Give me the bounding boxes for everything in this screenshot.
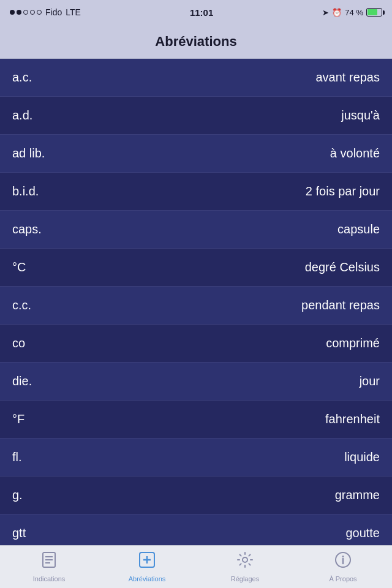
meaning-label: à volonté [330, 146, 380, 160]
apropos-tab-label: À Propos [329, 575, 356, 582]
meaning-label: degré Celsius [305, 260, 380, 274]
abbrev-label: c.c. [12, 298, 31, 312]
abbrev-label: ad lib. [12, 146, 45, 160]
table-row[interactable]: die.jour [0, 363, 392, 401]
status-bar: Fido LTE 11:01 ➤ ⏰ 74 % [0, 0, 392, 24]
network-label: LTE [66, 7, 81, 17]
table-row[interactable]: b.i.d.2 fois par jour [0, 173, 392, 211]
meaning-label: avant repas [315, 70, 380, 85]
dot-3 [23, 10, 28, 15]
svg-point-7 [243, 557, 247, 562]
battery-percent: 74 % [345, 8, 363, 17]
meaning-label: pendant repas [301, 298, 380, 312]
abbrev-label: gtt [12, 526, 26, 540]
meaning-label: 2 fois par jour [306, 184, 380, 198]
table-row[interactable]: cocomprimé [0, 325, 392, 363]
dot-5 [37, 10, 42, 15]
meaning-label: jusqu'à [341, 108, 380, 123]
tab-bar: Indications Abréviations Réglages À Prop… [0, 545, 392, 588]
status-time: 11:01 [190, 7, 213, 18]
status-right: ➤ ⏰ 74 % [322, 8, 382, 17]
carrier-label: Fido [45, 7, 62, 17]
table-row[interactable]: caps.capsule [0, 211, 392, 249]
tab-reglages[interactable]: Réglages [196, 546, 294, 588]
abreviations-tab-label: Abréviations [129, 575, 166, 582]
battery-fill [368, 9, 377, 15]
nav-bar: Abréviations [0, 24, 392, 59]
table-row[interactable]: °Ffahrenheit [0, 401, 392, 439]
status-left: Fido LTE [10, 7, 81, 17]
dot-4 [30, 10, 35, 15]
abbrev-label: °C [12, 260, 26, 274]
apropos-icon [334, 551, 352, 573]
abbrev-label: caps. [12, 222, 42, 236]
battery-icon [366, 8, 382, 17]
indications-tab-label: Indications [33, 575, 66, 582]
table-row[interactable]: c.c.pendant repas [0, 287, 392, 325]
tab-abreviations[interactable]: Abréviations [98, 546, 196, 588]
indications-icon [40, 551, 58, 573]
dot-1 [10, 10, 15, 15]
meaning-label: gramme [335, 488, 380, 502]
abbrev-label: a.d. [12, 108, 32, 123]
abbrev-label: b.i.d. [12, 184, 39, 198]
reglages-icon [236, 551, 254, 573]
table-row[interactable]: a.c.avant repas [0, 59, 392, 97]
meaning-label: goutte [345, 526, 380, 540]
tab-indications[interactable]: Indications [0, 546, 98, 588]
page-title: Abréviations [155, 34, 236, 50]
svg-point-10 [342, 556, 344, 557]
table-row[interactable]: a.d.jusqu'à [0, 97, 392, 135]
dot-2 [17, 10, 21, 15]
abbrev-label: fl. [12, 450, 22, 464]
table-row[interactable]: °Cdegré Celsius [0, 249, 392, 287]
signal-dots [10, 10, 42, 15]
table-row[interactable]: g.gramme [0, 477, 392, 514]
abreviations-icon [138, 551, 156, 573]
tab-apropos[interactable]: À Propos [294, 546, 392, 588]
abbrev-label: co [12, 336, 25, 350]
abbrev-label: die. [12, 374, 32, 388]
table-row[interactable]: gttgoutte [0, 514, 392, 545]
abbrev-label: g. [12, 488, 23, 502]
meaning-label: capsule [337, 222, 380, 236]
meaning-label: fahrenheit [325, 412, 380, 426]
nav-arrow-icon: ➤ [322, 8, 329, 17]
clock-icon: ⏰ [332, 8, 342, 17]
meaning-label: jour [360, 374, 380, 388]
reglages-tab-label: Réglages [231, 575, 259, 582]
abbrev-label: °F [12, 412, 24, 426]
meaning-label: liquide [344, 450, 380, 464]
abbrev-label: a.c. [12, 70, 32, 85]
meaning-label: comprimé [326, 336, 380, 350]
table-row[interactable]: ad lib.à volonté [0, 135, 392, 173]
table-row[interactable]: fl.liquide [0, 439, 392, 477]
abbreviations-list: a.c.avant repasa.d.jusqu'àad lib.à volon… [0, 59, 392, 545]
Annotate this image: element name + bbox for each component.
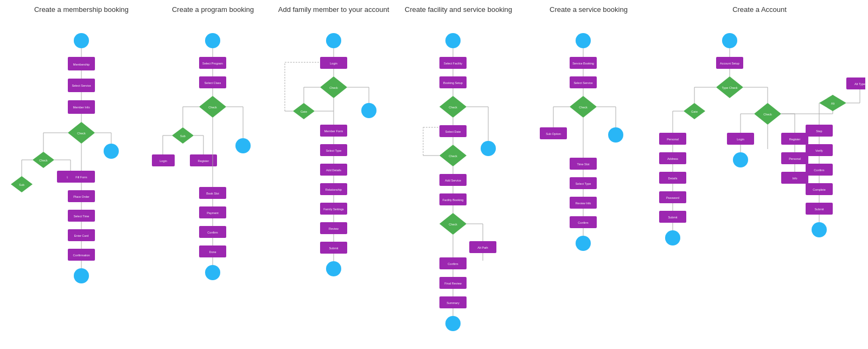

========

» Your assignment
Throughout the material above, find each line with "apropos" and return it.

» Exercise result
apropos-tab-label: À Propos [329, 575, 356, 582]
apropos-icon [334, 551, 352, 573]
tab-apropos[interactable]: À Propos [294, 546, 392, 588]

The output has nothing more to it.